Miri could identify known diseases, and cure those for which cures had been found. It could generate random variants of the usual targeted antibiotics, and prescribe regimens that might keep ahead of your average bug's ability to evolve countermeasures. It could fix broken bones, excise tumors, and heal all manner of physical trauma. When it came to ßehemoth it was little more than a palliative center on wheels, of course, but even that was better than nothing. All in all, the MI was a miracle of modern medical technology—but it was a field hospital, not a research lab. It could sequence novel genomes, as long as the template was familiar, but that wasn't what it had been built for.

Genomes based on unfamiliar templates were another thing entirely. This bug wasn't DNA or RNA—not even the primitive, barely-helical variant of RNA that ßehemoth hung its hat on. It was something else altogether, and Miri's database had never been designed to deal with anything like it.

Taka didn't give a damn. She made it do that anyway.

She found the template easily enough once she looked beyond the nuts-and-bolts sequencing routines. It was right there in a dusty corner of the biomed encyclopedia: TNA. A threose-based nucleic acid first synthesized back at the turn of the century. The usual bases attached to a threose sugar-phosphate backbone, with phosphodiester bonds connecting the nucleotides. Some early theoretical work had suggested that it might have played a vital role back when life was still getting started, but everyone had pretty much forgotten about it after the Martian Panspermians won the day.

A novel template meant novel genes. The standard reference database was virtually useless. Decoding the new sequence with the tools in Miri's arsenal was like digging a tunnel with a teaspoon: you could do it, but you had to be really motivated. Fortunately Taka had motivation up to here. She dug in, knowing it would just take time, and maybe a few unavoidable detours down blind alleys.

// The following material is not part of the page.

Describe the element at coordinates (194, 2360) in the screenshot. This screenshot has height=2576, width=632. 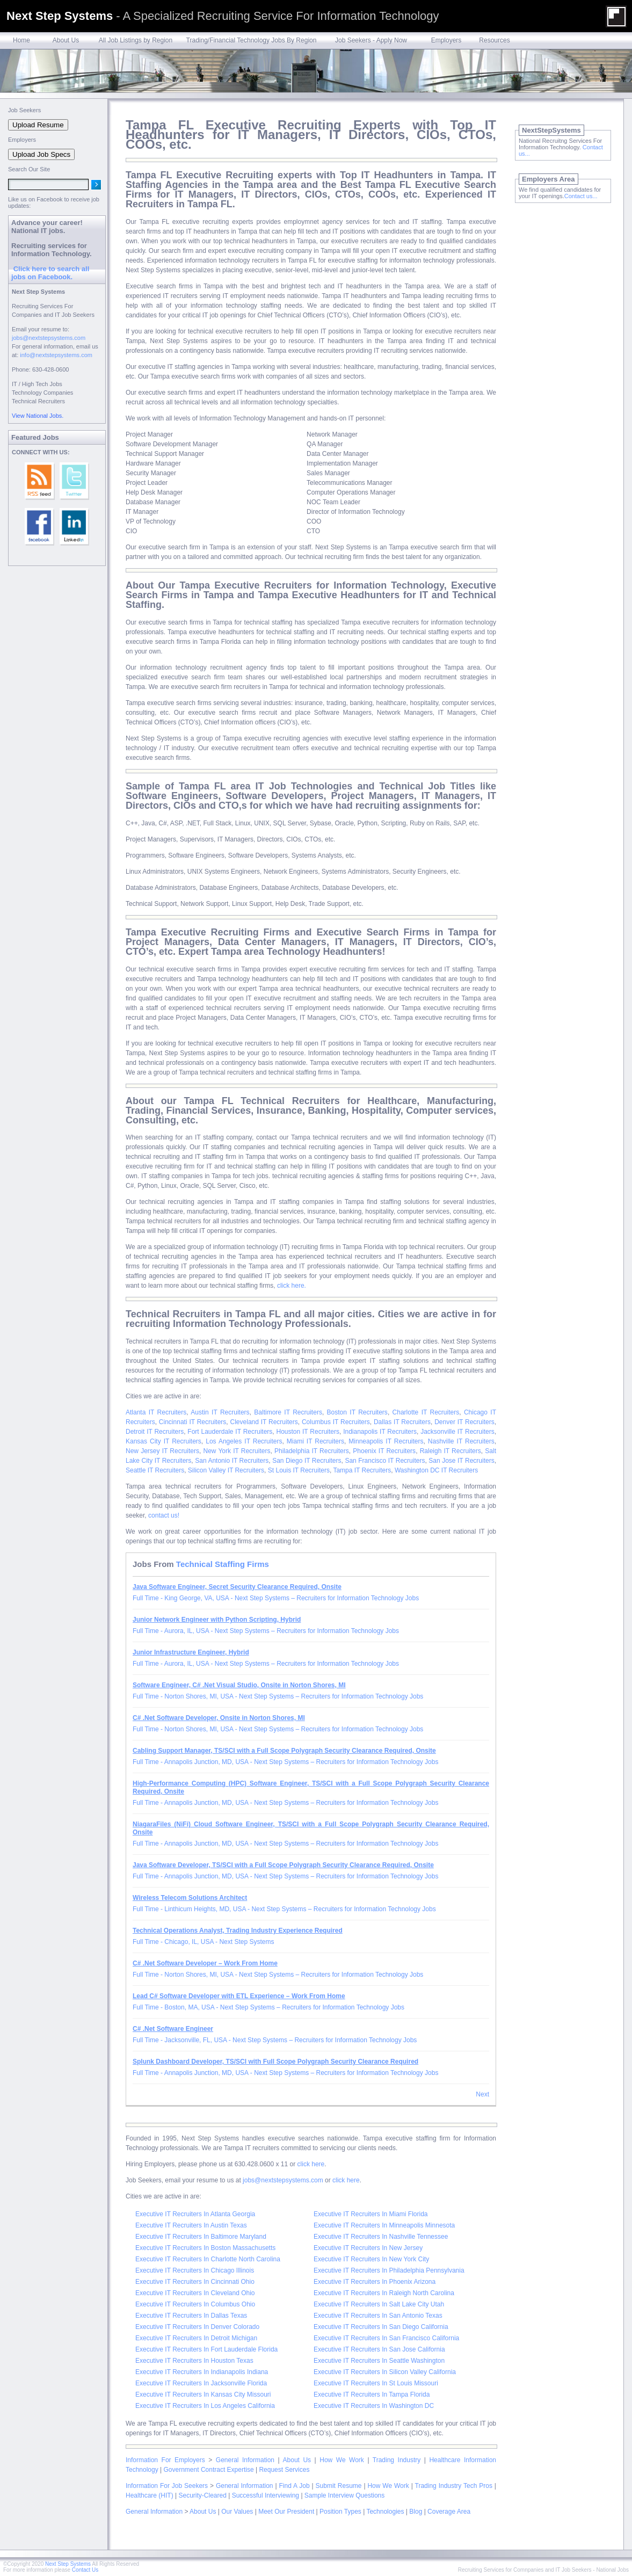 I see `Executive IT Recruiters In Houston Texas` at that location.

Too much time. Way too many detours. And what bugged Taka was, she knew the answer already. She'd known almost before she'd started. Every painstaking, laborious, mind-numbing test supported it. Every electrophoretic band, every virtual blot, every PCR and TTD—all these haphazard techniques stapled together hour after bloody hour—they all pointed, glacially, implacably, to the same glorious answer.

And it was a glorious answer. So after three days, tired of the endless triple-checks and replicates, she decided to just go with what she had. She presented her findings near midday back at the cove, for privacy and the convenience of a ready charge.

"It's not just a tweak job," she told the rifters. A lone bedraggled gull picked its way among the stones. "It's a totally artificial organism, designed from scratch. And it was designed to outcompete ßehemoth on its own turf. It's got a TNA template, which is fairly primitive, but it also uses small RNA's in a way that ßehemoth never did—that's an advanced trait, a eukaryotic trait. It uses proline for catalysis. A single amino acid doing the job of a whole enzyme—do you have any idea how much space that saves—?"

No. They didn't. The blank looks made that more than obvious.

She cut to the chase. "The bottom line, my friends, is if you throw this little guy into culture with ßehemoth it'll come out the winner every time."

"In culture," Ken repeated.

"No reason to think it won't do the same in the wild. Remember, it was designed to make its own way in the world; the plan was obviously to just dump it into the system as an aerosol and leave it to its own devices."